*What you need to do*
Across the data, every line with the word "treatments" counts once; state the total alone.

*Supplied information*

*** Begin section ***

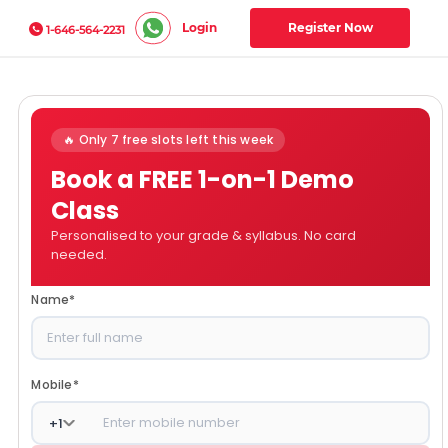
Login
Register Now
1-646-564-2231
🔥 Only 7 free slots left this week
Book a FREE 1-on-1 Demo
Class
Personalised to your grade & syllabus. No card
needed.
Name
*
Mobile
*
+
1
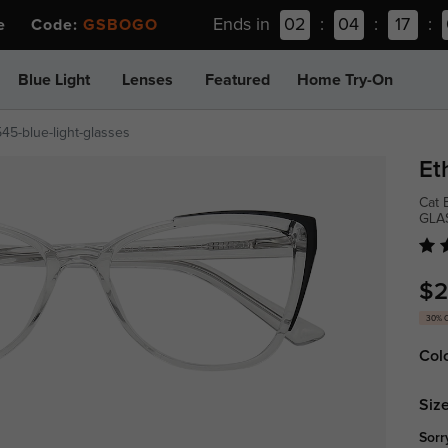
Ends in
02
:
04
:
17
:
ee Code:
GSBOGO
Blue Light
Lenses
Featured
Home Try-On
45-blue-light-glasses
Et
Cat 
GLA
$2
30% 
Col
Size
Sorr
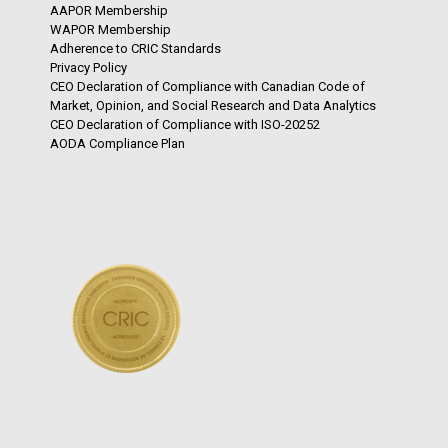
AAPOR Membership
WAPOR Membership
Adherence to CRIC Standards
Privacy Policy
CEO Declaration of Compliance with Canadian Code of
Market, Opinion, and Social Research and Data Analytics
CEO Declaration of Compliance with ISO-20252
AODA Compliance Plan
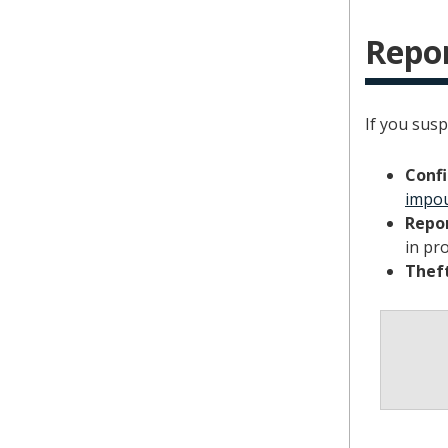
Repor
If you susp
Confi
impou
Repor
in pro
Theft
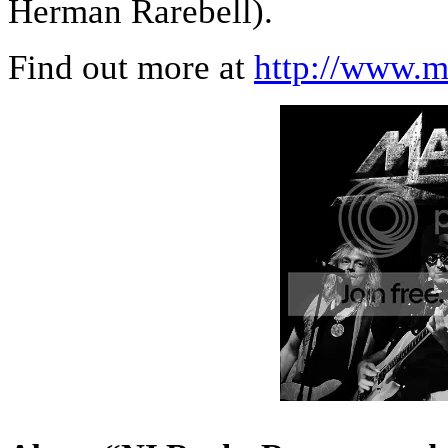
Herman Rarebell).
Find out more at
http://www.m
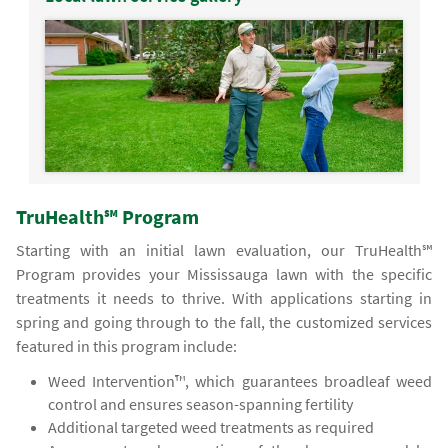
TruHealth℠ Program
Starting with an initial lawn evaluation, our TruHealth℠
Program provides your Mississauga lawn with the specific
treatments it needs to thrive. With applications starting in
spring and going through to the fall, the customized services
featured in this program include:
Weed Intervention™, which guarantees broadleaf weed
control and ensures season-spanning fertility
Additional targeted weed treatments as required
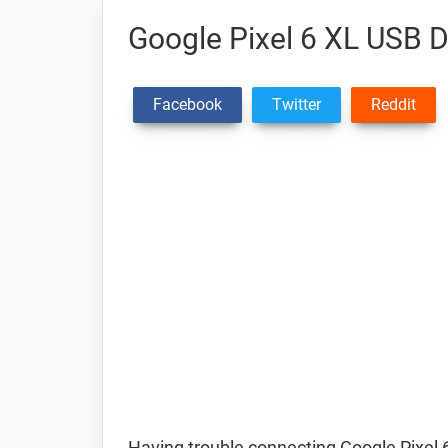
Google Pixel 6 XL USB D
Facebook
Twitter
Reddit
Having trouble connecting Google Pixel 6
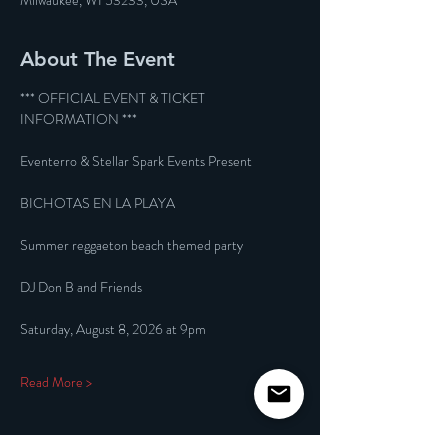
Milwaukee, WI 53233, USA
About The Event
*** OFFICIAL EVENT & TICKET 
INFORMATION ***
Eventerro & Stellar Spark Events Present
BICHOTAS EN LA PLAYA
Summer reggaeton beach themed party
DJ Don B and Friends
Saturday, August 8, 2026 at 9pm
Read More >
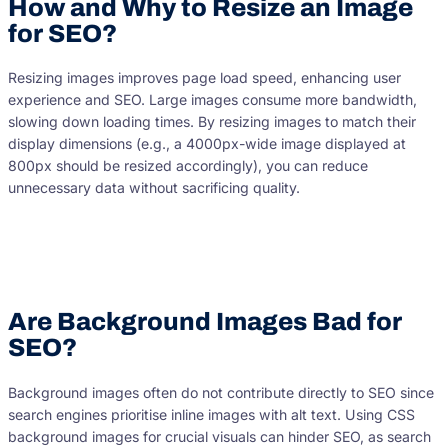
How and Why to Resize an Image
for SEO?
Resizing images improves page load speed, enhancing user
experience and SEO. Large images consume more bandwidth,
slowing down loading times. By resizing images to match their
display dimensions (e.g., a 4000px-wide image displayed at
800px should be resized accordingly), you can reduce
unnecessary data without sacrificing quality.
Are Background Images Bad for
SEO?
Background images often do not contribute directly to SEO since
search engines prioritise inline images with alt text. Using CSS
background images for crucial visuals can hinder SEO, as search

*** End section ***

*Exercise solution*
2